An API (Application Programmer Interface) is a way a website/app allows a user to programmatically access data.

## Other ways of accessing data

1. Copying and pasting data into a spreadsheet (or plain text file) and reading with Python package `csv` or `pandas` (or if it's a text file, then loop through the lines) 

1. Scraping/parsing the HTML with Python package *Beautiful Soup* (or equivalent)

## API vs. Other Methods

An API is more organized and the way the app wants you to access its data. However many websites or apps don't have an API, or it is too poorly designed. In those cases, it's better to use a more crude approach.

# A Twitter Unofficial API

We will be using an unofficial API to get data called `snscrape`. Typically it is better to use an official API, but we are limited for this challenge to less than two hours. The setup for the official API is more involved and may take up to 24 hours to actually get the API key emailed to you.

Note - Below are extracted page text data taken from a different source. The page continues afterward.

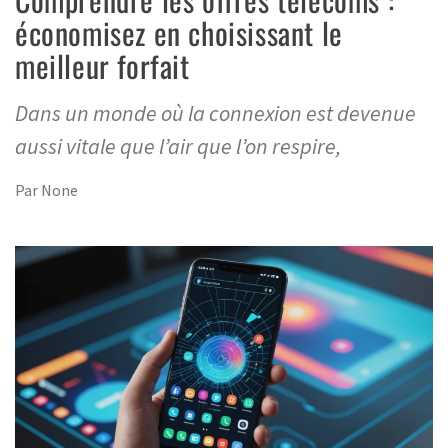
économisez en choisissant le
meilleur forfait
Dans un monde où la connexion est devenue
aussi vitale que l’air que l’on respire,
Par
None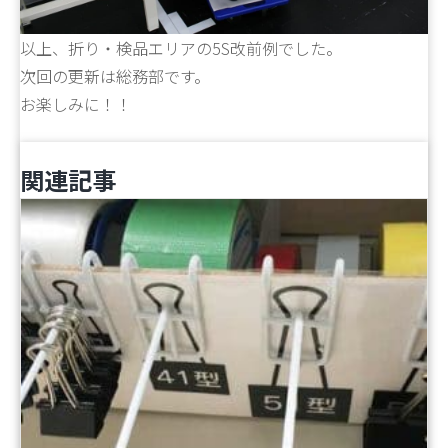
以上、折り・検品エリアの5S改前例でした。
次回の更新は総務部です。
お楽しみに！！
関連記事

The following is a helper function to load the json output command line utility snscrape into a python dictionary. We will be using it to scrape Twitter.

In [39]:
import subprocess

def snscrape(commands):
    result = subprocess.run(['snscrape', '--jsonl'] + commands, stdout=subprocess.PIPE)
    data = result.stdout.decode('utf-8')
    results = [json.loads(jline) for jline in data.splitlines()] # jsonl to json parsed
    return results

We are now ready to search Twitter. Luckily the library snscrape and the code above will do the heavy lifting!

## Exercise 4

Play around with the following api commands `twitter-search` `twitter-user` and `twitter-hashtag`. Feel free to get creative with your searches! Print and see what your tweets look like!

In [None]:

tweets = snscrape(['--max-results', '1000', 'twitter-search','python chicago'])
#tweets

In [None]:
snscrape(['--max-results', '2', 'twitter-user','chicagopython'])


In [None]:
snscrape(['--max-results', '2', 'twitter-hashtag','YOLO'])


## Exercise 5

Unfortunately as you can notice there are a bunch of `https://t.co/xzzzX34xz` URLs and we don't want those there. Write code to remove the URLS with a regular expression

In [None]:
import re

def remove_urls(tweets):
    for tweet in tweets:
        content = tweet['content']
        tweet['content'] = re.sub(r'# INSERT_CODE_HERE', '', content)
    return tweets

tweets = remove_urls(tweets)

## Exercise 6

Unfortunately as you can notice many of the tweets are duplicated. Write code to remove duplicates using a dictionary.

In [None]:
def remove_duplicates(tweets):
    # INSERT CODE HERE
    for tweet in tweets:
        # INSERT CODE HERE
    return # INSERT CODE HERE

print("NUMBER TWEETS WITH DUPLICATES: {}".format(len(tweets)))
tweets = remove_duplicates(tweets)
print("NUMBER TWEETS WITHOUT DUPLICATES: {}".format(len(tweets)))

## Exercise 7

We would to further process all tweets in one string without any other junk. Collect all the tweets into one python lowercased string. Use the sample code below

In [None]:
corpus = ''
for tweet in tweets:
    corpus = # INSERT CODE HERE

## Exercise 8

We are going to convert the tweets into text a few times so we can process the next from different searches. Since we don't want to repeat ourself, write a function below that does the following:

- Given the search string, it returns the text from all the results as we found above. 
- Adds the code to remove URLs and duplicates
- Be sure to remove URLS first before removing duplicates. (Twitter adds random characters to links.)
- Don't forget to lowercase

In [42]:
def get_text_from_search(query_data):
    # INSERT CODE HERE
    return corpus
    
corpus = get_text_from_search("python chicago")

# Word Cloud

Now that we have some tweet results, we are going to collect all the text into one python string so we can make a word cloud

There are few python libraries that convert text to a word cloud. This one allows us to specify any shape from https://fontawesome.com/ so we will use the twitter logo. Run the code below to see it in action!

In [None]:
import stylecloud
from IPython.display import Image
import os

filename = 'wordcloud.png'

stylecloud.gen_stylecloud(text=corpus, icon_name='fab fa-twitter', output_name=filename)
Image(filename=filename)

## Exercise 10

Unfortunately our word cloud is not perfect. First of all our words that we searched for are showing up. We are searching for them so they are gonna have to be present. We need to remove the words we searched for.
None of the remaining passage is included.